OS TRIBUNAIS de Família e Menores contam, cada vez mais, com a presença de cidadãos sem formação jurídica para ajudar a decidir sobre os processos mais sensíveis, como a entrega de uma criança para adoção. São os juízes sociais, que se sentam ao lado dos juízes de carreira, fazem perguntas e são ouvidos na elaboração da sentença.

Constituem uma "verdadeira administração da justiça pelo povo", explica, ao JN, o juiz António José Fialho, da secção de família e menores do Barreiro (Comarca de Lisboa). No seu entender, a mais-valia introduzida por este modelo consiste "na visão diferente que podem trazer estes cidadãos à aplicação de determinadas medidas por parte do tribunal".

Mais de 1400

Atualmente, estão nomeados mais de 1400 juízes sociais. Mas, devido à reorganização judiciária, aquelas nomeações estão a ser adequadas às novas comarcas. Até dezembro tinham sido nomeados em "Diário da República" 90 juízes sociais para seis das novas comarcas.
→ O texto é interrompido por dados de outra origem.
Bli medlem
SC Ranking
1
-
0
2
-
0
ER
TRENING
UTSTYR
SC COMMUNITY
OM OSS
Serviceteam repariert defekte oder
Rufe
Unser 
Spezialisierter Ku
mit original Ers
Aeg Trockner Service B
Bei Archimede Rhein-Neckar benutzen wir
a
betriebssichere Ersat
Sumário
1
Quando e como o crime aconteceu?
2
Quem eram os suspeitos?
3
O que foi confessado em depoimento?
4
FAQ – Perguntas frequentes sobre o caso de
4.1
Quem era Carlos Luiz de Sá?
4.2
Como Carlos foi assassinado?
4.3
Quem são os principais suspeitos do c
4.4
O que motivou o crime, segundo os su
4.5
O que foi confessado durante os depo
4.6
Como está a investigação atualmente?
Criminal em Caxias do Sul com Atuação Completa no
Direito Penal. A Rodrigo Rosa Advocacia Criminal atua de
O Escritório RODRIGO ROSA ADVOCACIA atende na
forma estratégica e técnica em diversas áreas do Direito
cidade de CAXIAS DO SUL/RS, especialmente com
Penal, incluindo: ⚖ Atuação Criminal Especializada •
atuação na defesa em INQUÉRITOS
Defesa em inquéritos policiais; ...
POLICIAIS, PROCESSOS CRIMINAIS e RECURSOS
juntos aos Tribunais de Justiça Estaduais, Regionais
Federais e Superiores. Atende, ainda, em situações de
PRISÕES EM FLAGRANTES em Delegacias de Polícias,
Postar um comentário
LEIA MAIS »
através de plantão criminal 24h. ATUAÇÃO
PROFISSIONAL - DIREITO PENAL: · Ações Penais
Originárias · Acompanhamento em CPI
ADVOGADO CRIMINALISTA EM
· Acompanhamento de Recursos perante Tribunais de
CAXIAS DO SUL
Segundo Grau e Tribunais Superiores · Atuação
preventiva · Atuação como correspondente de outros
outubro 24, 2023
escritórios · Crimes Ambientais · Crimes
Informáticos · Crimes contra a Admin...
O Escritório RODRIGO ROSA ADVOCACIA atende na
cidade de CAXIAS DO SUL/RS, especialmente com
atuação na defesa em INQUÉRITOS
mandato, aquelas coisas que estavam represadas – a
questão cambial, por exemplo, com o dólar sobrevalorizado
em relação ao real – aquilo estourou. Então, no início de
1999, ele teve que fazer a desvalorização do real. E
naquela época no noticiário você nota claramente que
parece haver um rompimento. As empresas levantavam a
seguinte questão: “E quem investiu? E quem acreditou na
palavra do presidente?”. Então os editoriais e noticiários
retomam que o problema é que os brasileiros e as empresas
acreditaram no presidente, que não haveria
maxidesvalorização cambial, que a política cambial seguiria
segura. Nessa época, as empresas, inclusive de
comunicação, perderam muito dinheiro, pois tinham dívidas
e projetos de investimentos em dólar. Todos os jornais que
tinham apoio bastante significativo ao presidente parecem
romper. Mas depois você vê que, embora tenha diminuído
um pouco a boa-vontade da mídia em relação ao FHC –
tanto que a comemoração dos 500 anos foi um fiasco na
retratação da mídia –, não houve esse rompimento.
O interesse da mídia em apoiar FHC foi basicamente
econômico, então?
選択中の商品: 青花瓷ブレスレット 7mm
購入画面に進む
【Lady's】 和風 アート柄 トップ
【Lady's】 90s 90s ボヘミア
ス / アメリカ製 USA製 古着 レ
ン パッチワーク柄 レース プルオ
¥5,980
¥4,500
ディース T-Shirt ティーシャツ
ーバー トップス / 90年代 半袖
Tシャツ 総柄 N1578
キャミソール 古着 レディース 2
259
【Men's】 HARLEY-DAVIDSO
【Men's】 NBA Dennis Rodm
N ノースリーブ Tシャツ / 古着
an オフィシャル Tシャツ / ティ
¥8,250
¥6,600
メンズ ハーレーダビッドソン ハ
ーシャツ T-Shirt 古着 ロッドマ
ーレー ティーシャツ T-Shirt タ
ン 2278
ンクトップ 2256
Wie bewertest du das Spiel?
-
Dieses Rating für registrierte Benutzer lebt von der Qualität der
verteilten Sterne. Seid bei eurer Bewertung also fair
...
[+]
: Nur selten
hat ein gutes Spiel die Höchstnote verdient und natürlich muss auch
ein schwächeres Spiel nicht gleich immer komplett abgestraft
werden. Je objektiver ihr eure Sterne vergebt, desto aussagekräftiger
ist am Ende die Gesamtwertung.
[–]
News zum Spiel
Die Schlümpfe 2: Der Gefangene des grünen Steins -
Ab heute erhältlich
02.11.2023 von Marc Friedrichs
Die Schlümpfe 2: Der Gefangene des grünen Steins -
Os juízes sociais são voluntários que possuem formações e profissões distintas. Porém, na grande maioria, trabalham com crianças e adolescentes. "Curiosamente, no Barreiro temos neste momento dois juizes sociais ligados à área da saúde, o que é uma novidade", prossegue António José Fialho.

O juiz de direito revela que em alguns casos as opiniões entre juizes (profissionais e sociais) dividem-se mas, no final, conseguem-se harmonizar. São "mais as vantagens do que as desvantagens. Além de que essa decisão compromete também os elementos da sociedade conjuntamente com o tribunal", explica ao JN.

Visão humana

Também os procuradores elogiam o recurso a esta figura. "Dão uma visão do outro lado. Não técnica, mas humana", defende Judite Babo, da direção do Sindicato dos Magistrados do Ministério Público, que desempenhou funções no tribunal de Família e Menores de Vila Nova de Gaia entre 2007 e 2014.

A procuradora elogia o "envolvimento" dos voluntários nos processos. "Inteiram-se previamente da situação em questão, são intervenientes, colocam questões quando precisam de esclarecimentos", adianta.

CLÁUDIA MANATA
Professora do 3.º Ciclo cumpre o segundo mandato na secção de Família e Menores do tribunal de Sintra
Explicar aos menores o que lhes está a acontecer

O primeiro processo que lhe chegou às mãos foi, conta, o que mais a marcou por se tratar da decisão de retirar definitivamente duas meninas da tutela da mãe.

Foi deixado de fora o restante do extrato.